> _TASK TO CARRY OUT_
Take the material below and reproduce, word for word, only the lines from the line with "El defensor ya" through the line with "Lionel Messi fue declarado ciudadano".

_____

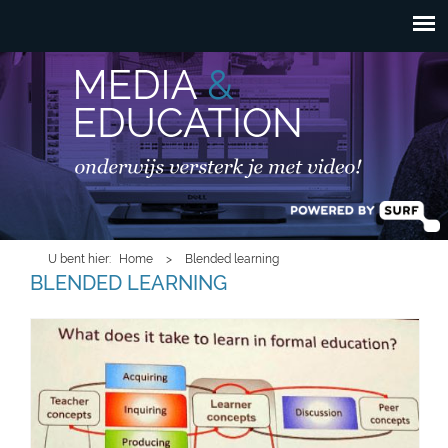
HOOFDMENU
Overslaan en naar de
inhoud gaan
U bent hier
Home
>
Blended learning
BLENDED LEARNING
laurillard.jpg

_____

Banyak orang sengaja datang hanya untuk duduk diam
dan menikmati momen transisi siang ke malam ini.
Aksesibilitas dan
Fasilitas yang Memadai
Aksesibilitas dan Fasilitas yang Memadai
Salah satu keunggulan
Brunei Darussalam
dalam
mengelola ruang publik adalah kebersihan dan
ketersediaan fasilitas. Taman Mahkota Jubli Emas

_____

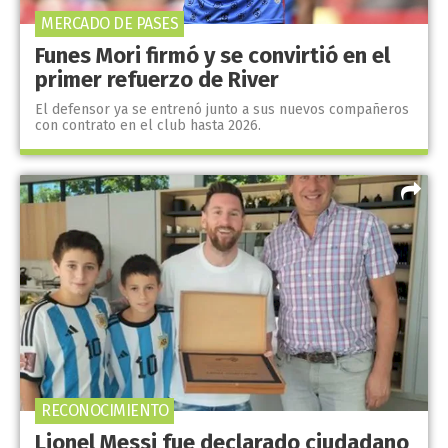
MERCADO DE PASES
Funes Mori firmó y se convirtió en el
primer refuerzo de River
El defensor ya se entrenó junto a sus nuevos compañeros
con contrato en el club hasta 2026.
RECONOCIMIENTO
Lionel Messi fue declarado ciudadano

_____

> _RESPONSE TO THE EXERCISE_
El defensor ya se entrenó junto a sus nuevos compañeros
con contrato en el club hasta 2026.
RECONOCIMIENTO
Lionel Messi fue declarado ciudadano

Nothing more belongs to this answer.